• What you should do:
Here are the records. Write out exactly the lines between the one holding "Michelle Francheska (422, 135)" and the one holding "ཨེ་མ་ཧོའི་རིག་མཛོད། (169, 80)", inclusive.

Top of Information given

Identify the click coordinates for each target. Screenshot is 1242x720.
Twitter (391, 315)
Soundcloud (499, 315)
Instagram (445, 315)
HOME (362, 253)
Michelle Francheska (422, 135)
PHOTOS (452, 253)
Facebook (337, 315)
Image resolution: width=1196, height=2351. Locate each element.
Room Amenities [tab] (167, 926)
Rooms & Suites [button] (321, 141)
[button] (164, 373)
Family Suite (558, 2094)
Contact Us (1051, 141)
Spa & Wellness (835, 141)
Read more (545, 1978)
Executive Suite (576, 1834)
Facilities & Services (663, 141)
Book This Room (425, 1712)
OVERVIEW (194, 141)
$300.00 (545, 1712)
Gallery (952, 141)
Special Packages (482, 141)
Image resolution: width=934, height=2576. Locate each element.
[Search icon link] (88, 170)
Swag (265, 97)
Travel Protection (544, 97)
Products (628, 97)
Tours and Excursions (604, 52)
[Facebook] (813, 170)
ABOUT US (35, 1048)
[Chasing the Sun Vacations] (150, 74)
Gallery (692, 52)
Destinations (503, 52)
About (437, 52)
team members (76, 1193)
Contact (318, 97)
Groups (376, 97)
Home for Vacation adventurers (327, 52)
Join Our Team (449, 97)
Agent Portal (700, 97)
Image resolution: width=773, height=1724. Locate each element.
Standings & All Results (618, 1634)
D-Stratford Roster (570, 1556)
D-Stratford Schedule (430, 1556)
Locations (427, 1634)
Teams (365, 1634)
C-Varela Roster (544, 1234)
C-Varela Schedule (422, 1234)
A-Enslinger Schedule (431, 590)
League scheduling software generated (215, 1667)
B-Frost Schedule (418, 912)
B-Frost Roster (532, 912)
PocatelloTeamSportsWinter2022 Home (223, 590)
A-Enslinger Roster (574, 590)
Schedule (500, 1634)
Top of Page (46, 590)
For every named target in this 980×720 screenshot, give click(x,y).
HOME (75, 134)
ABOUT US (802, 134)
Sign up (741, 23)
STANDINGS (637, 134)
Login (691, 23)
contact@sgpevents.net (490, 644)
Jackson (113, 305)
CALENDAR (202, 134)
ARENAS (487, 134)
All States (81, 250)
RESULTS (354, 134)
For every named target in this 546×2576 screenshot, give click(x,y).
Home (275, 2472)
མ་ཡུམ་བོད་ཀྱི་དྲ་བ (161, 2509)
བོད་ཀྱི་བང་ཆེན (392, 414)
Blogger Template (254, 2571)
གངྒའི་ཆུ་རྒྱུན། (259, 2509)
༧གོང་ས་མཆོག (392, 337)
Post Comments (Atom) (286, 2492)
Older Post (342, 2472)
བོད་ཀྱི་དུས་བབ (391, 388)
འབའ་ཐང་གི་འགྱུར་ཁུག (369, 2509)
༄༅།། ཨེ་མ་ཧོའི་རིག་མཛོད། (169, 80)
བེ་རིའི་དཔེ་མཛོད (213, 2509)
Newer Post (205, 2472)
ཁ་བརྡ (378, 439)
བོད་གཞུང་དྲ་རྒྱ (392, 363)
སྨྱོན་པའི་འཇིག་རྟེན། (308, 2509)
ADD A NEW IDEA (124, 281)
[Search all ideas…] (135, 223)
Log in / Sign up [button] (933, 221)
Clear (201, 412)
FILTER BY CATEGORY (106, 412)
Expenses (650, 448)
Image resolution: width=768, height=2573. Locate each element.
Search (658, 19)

Bottom of Information given

• Worked solution:
Michelle Francheska (422, 135)
PHOTOS (452, 253)
Facebook (337, 315)
Image resolution: width=1196, height=2351. Locate each element.
Room Amenities [tab] (167, 926)
Rooms & Suites [button] (321, 141)
[button] (164, 373)
Family Suite (558, 2094)
Contact Us (1051, 141)
Spa & Wellness (835, 141)
Read more (545, 1978)
Executive Suite (576, 1834)
Facilities & Services (663, 141)
Book This Room (425, 1712)
OVERVIEW (194, 141)
$300.00 (545, 1712)
Gallery (952, 141)
Special Packages (482, 141)
Image resolution: width=934, height=2576. Locate each element.
[Search icon link] (88, 170)
Swag (265, 97)
Travel Protection (544, 97)
Products (628, 97)
Tours and Excursions (604, 52)
[Facebook] (813, 170)
ABOUT US (35, 1048)
[Chasing the Sun Vacations] (150, 74)
Gallery (692, 52)
Destinations (503, 52)
About (437, 52)
team members (76, 1193)
Contact (318, 97)
Groups (376, 97)
Home for Vacation adventurers (327, 52)
Join Our Team (449, 97)
Agent Portal (700, 97)
Image resolution: width=773, height=1724. Locate each element.
Standings & All Results (618, 1634)
D-Stratford Roster (570, 1556)
D-Stratford Schedule (430, 1556)
Locations (427, 1634)
Teams (365, 1634)
C-Varela Roster (544, 1234)
C-Varela Schedule (422, 1234)
A-Enslinger Schedule (431, 590)
League scheduling software generated (215, 1667)
B-Frost Schedule (418, 912)
B-Frost Roster (532, 912)
PocatelloTeamSportsWinter2022 Home (223, 590)
A-Enslinger Roster (574, 590)
Schedule (500, 1634)
Top of Page (46, 590)
For every named target in this 980×720 screenshot, give click(x,y).
HOME (75, 134)
ABOUT US (802, 134)
Sign up (741, 23)
STANDINGS (637, 134)
Login (691, 23)
contact@sgpevents.net (490, 644)
Jackson (113, 305)
CALENDAR (202, 134)
ARENAS (487, 134)
All States (81, 250)
RESULTS (354, 134)
For every named target in this 546×2576 screenshot, give click(x,y).
Home (275, 2472)
མ་ཡུམ་བོད་ཀྱི་དྲ་བ (161, 2509)
བོད་ཀྱི་བང་ཆེན (392, 414)
Blogger Template (254, 2571)
གངྒའི་ཆུ་རྒྱུན། (259, 2509)
༧གོང་ས་མཆོག (392, 337)
Post Comments (Atom) (286, 2492)
Older Post (342, 2472)
བོད་ཀྱི་དུས་བབ (391, 388)
འབའ་ཐང་གི་འགྱུར་ཁུག (369, 2509)
༄༅།། ཨེ་མ་ཧོའི་རིག་མཛོད། (169, 80)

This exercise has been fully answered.